Page layout parsing data
--- START ---
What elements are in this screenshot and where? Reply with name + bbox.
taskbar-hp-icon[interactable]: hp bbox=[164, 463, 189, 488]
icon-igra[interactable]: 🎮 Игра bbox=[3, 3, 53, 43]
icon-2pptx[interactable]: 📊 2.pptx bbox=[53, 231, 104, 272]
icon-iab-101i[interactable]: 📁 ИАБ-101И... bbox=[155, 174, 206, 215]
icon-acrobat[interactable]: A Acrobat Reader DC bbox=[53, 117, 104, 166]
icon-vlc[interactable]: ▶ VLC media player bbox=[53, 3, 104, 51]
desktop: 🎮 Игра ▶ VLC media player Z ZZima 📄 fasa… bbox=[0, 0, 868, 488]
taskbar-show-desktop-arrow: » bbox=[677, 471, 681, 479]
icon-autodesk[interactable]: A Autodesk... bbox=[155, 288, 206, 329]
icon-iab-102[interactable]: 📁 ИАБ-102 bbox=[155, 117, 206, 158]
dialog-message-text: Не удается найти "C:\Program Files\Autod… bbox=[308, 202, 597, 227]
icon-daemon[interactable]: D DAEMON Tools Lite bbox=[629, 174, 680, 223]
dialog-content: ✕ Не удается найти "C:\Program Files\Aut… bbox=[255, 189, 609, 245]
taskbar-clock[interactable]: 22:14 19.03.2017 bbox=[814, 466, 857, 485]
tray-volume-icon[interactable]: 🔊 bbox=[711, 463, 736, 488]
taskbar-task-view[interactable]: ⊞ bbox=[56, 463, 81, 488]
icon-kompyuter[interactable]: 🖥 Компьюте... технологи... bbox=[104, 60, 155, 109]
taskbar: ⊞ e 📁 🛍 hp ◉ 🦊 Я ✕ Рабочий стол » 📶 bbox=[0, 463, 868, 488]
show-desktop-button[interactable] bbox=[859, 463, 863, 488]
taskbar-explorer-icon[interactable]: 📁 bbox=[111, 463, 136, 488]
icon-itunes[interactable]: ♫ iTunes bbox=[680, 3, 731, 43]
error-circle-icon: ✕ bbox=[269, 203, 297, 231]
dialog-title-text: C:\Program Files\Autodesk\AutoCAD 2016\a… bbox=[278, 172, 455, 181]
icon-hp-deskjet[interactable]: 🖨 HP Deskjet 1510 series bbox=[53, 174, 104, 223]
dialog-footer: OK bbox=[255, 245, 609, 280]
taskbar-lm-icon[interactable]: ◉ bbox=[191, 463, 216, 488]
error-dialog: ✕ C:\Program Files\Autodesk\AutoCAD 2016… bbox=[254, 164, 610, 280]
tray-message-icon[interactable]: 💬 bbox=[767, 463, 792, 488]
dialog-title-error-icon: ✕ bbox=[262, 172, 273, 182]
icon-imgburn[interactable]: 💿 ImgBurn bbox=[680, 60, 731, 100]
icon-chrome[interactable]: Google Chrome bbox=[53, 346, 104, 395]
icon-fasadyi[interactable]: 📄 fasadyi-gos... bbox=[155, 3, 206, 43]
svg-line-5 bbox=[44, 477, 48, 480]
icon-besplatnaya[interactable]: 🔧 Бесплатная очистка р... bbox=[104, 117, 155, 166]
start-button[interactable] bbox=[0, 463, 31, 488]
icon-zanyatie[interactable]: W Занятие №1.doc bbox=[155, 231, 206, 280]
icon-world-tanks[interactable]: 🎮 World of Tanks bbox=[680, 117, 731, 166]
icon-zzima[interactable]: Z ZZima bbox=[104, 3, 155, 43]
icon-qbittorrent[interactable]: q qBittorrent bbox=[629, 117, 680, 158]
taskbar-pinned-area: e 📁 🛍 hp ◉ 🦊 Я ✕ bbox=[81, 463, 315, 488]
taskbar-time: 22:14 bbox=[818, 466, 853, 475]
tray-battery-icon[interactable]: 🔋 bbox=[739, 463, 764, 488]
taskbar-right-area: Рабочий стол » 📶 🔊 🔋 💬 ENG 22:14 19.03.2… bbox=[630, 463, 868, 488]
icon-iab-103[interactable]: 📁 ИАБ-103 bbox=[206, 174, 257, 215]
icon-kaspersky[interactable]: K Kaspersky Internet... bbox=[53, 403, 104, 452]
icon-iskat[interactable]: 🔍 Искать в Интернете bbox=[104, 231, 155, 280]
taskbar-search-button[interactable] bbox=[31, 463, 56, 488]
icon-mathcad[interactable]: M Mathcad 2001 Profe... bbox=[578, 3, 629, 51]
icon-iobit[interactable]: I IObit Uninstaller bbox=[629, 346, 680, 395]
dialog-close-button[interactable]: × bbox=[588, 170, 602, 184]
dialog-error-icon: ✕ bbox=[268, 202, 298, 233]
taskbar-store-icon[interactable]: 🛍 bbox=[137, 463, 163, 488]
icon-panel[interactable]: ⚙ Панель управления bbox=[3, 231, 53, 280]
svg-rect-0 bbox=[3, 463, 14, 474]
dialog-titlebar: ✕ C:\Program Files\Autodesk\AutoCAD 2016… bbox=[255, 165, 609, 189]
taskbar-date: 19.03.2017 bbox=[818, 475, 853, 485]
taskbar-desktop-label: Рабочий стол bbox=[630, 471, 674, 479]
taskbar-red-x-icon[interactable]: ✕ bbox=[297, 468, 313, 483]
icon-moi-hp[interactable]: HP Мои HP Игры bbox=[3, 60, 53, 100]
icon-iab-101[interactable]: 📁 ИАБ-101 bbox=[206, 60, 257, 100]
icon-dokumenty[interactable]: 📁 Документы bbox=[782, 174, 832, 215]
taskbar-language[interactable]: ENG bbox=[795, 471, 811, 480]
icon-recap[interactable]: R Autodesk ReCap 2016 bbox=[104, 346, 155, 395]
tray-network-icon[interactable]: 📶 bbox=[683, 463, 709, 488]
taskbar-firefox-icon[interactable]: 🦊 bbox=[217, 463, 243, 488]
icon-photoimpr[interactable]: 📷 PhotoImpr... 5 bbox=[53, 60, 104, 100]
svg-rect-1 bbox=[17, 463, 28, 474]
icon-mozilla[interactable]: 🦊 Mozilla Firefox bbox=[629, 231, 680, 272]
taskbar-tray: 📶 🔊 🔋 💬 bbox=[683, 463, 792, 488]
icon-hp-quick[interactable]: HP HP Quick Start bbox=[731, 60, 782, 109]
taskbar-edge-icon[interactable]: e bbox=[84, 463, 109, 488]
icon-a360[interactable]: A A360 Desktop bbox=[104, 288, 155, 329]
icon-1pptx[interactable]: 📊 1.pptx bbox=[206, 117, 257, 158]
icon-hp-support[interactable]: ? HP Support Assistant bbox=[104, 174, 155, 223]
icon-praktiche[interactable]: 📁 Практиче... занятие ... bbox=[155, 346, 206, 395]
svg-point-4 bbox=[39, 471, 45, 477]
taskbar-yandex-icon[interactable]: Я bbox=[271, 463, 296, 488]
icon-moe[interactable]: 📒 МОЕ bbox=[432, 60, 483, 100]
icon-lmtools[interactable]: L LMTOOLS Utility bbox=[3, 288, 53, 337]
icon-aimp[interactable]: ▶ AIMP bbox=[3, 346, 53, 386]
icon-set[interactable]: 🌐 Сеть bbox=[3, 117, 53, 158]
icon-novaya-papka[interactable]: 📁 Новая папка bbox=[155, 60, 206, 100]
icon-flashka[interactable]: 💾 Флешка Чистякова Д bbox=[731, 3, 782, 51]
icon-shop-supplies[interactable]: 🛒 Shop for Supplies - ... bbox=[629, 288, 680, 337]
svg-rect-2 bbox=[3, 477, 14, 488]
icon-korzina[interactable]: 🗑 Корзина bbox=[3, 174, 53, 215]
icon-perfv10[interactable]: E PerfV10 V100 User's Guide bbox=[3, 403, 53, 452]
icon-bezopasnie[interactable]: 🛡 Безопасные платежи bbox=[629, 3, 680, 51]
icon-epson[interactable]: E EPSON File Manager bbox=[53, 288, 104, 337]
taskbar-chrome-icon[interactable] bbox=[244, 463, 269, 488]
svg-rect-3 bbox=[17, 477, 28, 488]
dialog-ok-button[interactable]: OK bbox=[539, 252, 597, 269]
--- END ---
### Problem description
Copy out each line of the entries that holds "Игра".

### Task result
icon-igra[interactable]: 🎮 Игра bbox=[3, 3, 53, 43]
desktop: 🎮 Игра ▶ VLC media player Z ZZima 📄 fasa… bbox=[0, 0, 868, 488]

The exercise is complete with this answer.